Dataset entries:
========================================================================
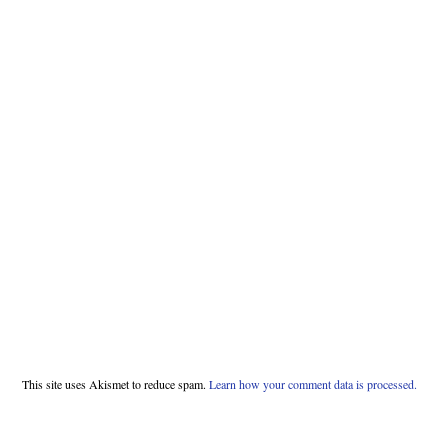
This site uses Akismet to reduce spam.
Learn how your comment data is processed.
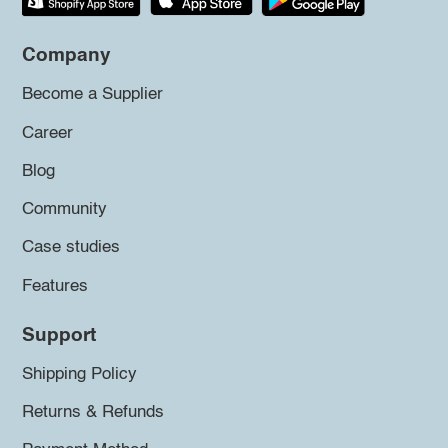
Company
Become a Supplier
Career
Blog
Community
Case studies
Features
Support
Shipping Policy
Returns & Refunds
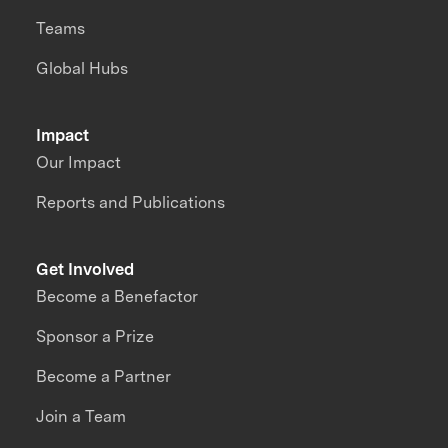
Teams
Global Hubs
Impact
Our Impact
Reports and Publications
Get Involved
Become a Benefactor
Sponsor a Prize
Become a Partner
Join a Team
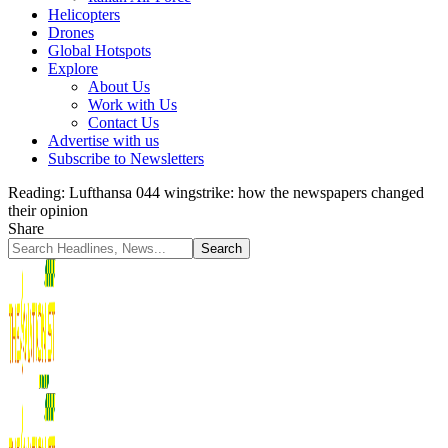
Helicopters
Drones
Global Hotspots
Explore
About Us
Work with Us
Contact Us
Advertise with us
Subscribe to Newsletters
Reading:
Lufthansa 044 wingstrike: how the newspapers changed
their opinion
Share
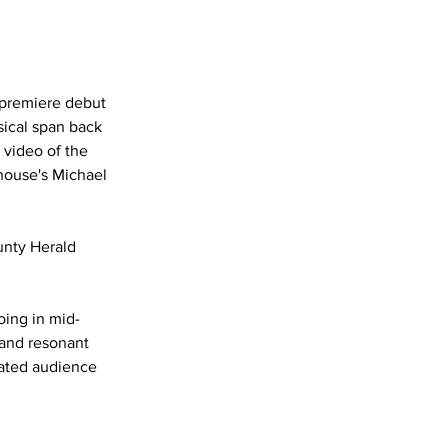
premiere debut 
ical span back 
 video of the 
house's Michael 
unty Herald
oing in mid-
 and resonant 
ated audience 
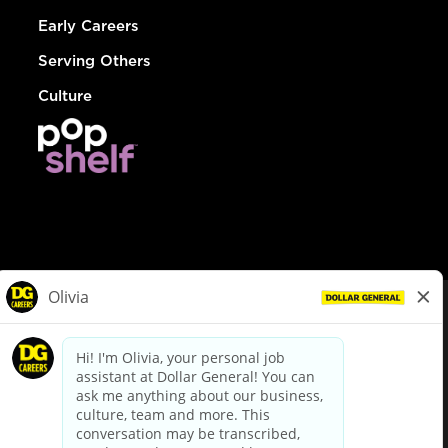
Early Careers
Serving Others
Culture
© Dollar General 2026
To view the LA County Fair Chance Ordinance, click
here
dollargeneral.com
|
Privacy Policy
|
Terms & Conditions
|
Your Privacy Choices
California Employee and Third Party Privacy Policy
|
California
Applicant Privacy Notice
========================================================================
WORK ORDER: Repeat the records above exactly. No pictures go into the repeat.

RESULT:
This site uses Akismet to reduce spam.
Learn how your comment data is processed.
Company
Become a Supplier
Career
Blog
Community
Case studies
Features
Support
Shipping Policy
Returns & Refunds
Teams
Global Hubs
Impact
Our Impact
Reports and Publications
Get Involved
Become a Benefactor
Sponsor a Prize
Become a Partner
Join a Team
Helicopters
Drones
Global Hotspots
Explore
About Us
Work with Us
Contact Us
Advertise with us
Subscribe to Newsletters
Reading:
Lufthansa 044 wingstrike: how the newspapers changed
their opinion
Share
premiere debut 
ical span back 
 video of the 
house's Michael 
unty Herald
oing in mid-
 and resonant 
ated audience 
Early Careers
Serving Others
Culture
© Dollar General 2026
To view the LA County Fair Chance Ordinance, click
here
dollargeneral.com
|
Privacy Policy
|
Terms & Conditions
|
Your Privacy Choices
California Employee and Third Party Privacy Policy
|
California
Applicant Privacy Notice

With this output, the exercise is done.